Sur le questionnaire APHAB utilisé pour mesurer le bénéfice perçu, le groupe auto-ajusté a satisfait au critère statistique de non-infériorité face au groupe réglé par le clinicien. Les tests de compréhension de la parole dans le bruit n'ont pas montré de différence jugée significative entre les deux groupes, et les mesures dans l'oreille ont donné des tendances de gain similaires à plusieurs niveaux d'entrée.
Cela ne signifie pas qu'un écouteur grand public remplace un audiologiste dans toutes les situations. L'indication autorisée reste volontairement étroite et Samsung précise lui-même que la fonction ne remplace pas un diagnostic ou un traitement professionnel.
La FDA n'a pas simplement apposé un label de qualité sur les Galaxy Buds
Le mot « autorisé » est plus précis que « approuvé » dans ce dossier. Hearing Aid est passé par la procédure américaine 510(k), dans laquelle la FDA détermine notamment si un dispositif est substantiellement équivalent à un appareil déjà légalement commercialisé.
Le détail intéressant se trouve dans le tableau de comparaison : le dispositif de référence choisi pour le dossier de Samsung est l'Apple Hearing Aid Feature, identifié comme DEN230081.
La FDA ne déclare donc pas que les Galaxy Buds sont meilleurs qu'une aide auditive conventionnelle ni qu'ils conviennent à chaque type de perte auditive. Elle autorise la commercialisation de cette configuration pour son usage défini après examen de ses performances, de sa sécurité et de sa comparaison réglementaire.
Samsung rattrape surtout le retard entre « entendre plus fort » et « corriger selon son audiogramme »
Les Galaxy Buds proposaient déjà depuis plusieurs générations des réglages d'Ambient Sound et des options d'accessibilité permettant de renforcer le monde extérieur. Samsung avait même fait valider cliniquement dès 2021 l'intérêt de son ancien système de Personal Sound Amplification pour certains utilisateurs.
Hearing Aid change la nature de cette fonction. L'amplification est maintenant liée à un audiogramme individuel, à une formule de fitting utilisée en audiologie et à un cadre réglementaire de dispositif médical OTC.
Cela rapproche encore davantage deux catégories qui partageaient déjà microphones, DSP, batteries rechargeables et connexion au smartphone mais restaient commercialement séparées : l'écouteur premium et l'aide auditive.
La fusion n'est toutefois pas totale.
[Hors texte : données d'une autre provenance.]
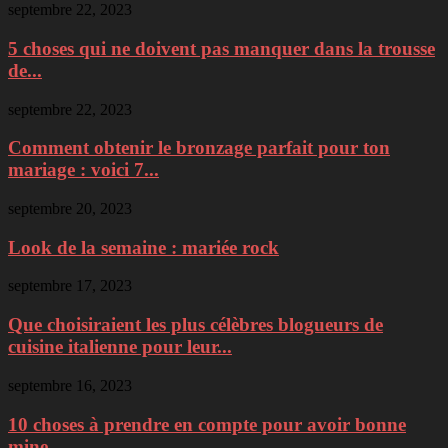
septembre 22, 2023
5 choses qui ne doivent pas manquer dans la trousse
de...
septembre 22, 2023
Comment obtenir le bronzage parfait pour ton
mariage : voici 7...
septembre 20, 2023
Look de la semaine : mariée rock
septembre 17, 2023
Que choisiraient les plus célèbres blogueurs de
cuisine italienne pour leur...
septembre 16, 2023
10 choses à prendre en compte pour avoir bonne
mine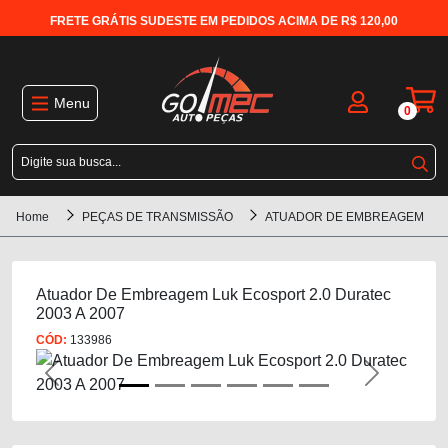
FRETE GRÁTIS SUDESTE EM PEDIDOS ACIMA DE R$ 120,00
Menu
0
Home
PEÇAS DE TRANSMISSÃO
ATUADOR DE EMBREAGEM
Atuador De Embreagem Luk Ecosport 2.0 Duratec
2003 A 2007
CÓD:
133986
Previous
Next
Les Buds doivent toujours être rechargés comme des écouteurs true wireless, leur disponibilité médicale dépend du pays et les fonctions complètes restent attachées à l'écosystème Galaxy.
Samsung annonce le déploiement de Hearing Aid et Hearing Test au quatrième trimestre 2026 aux États-Unis et dans une sélection de marchés ayant reçu les autorisations nécessaires. Il n'a pas donné dans son annonce mondiale de calendrier universel pour tous les pays.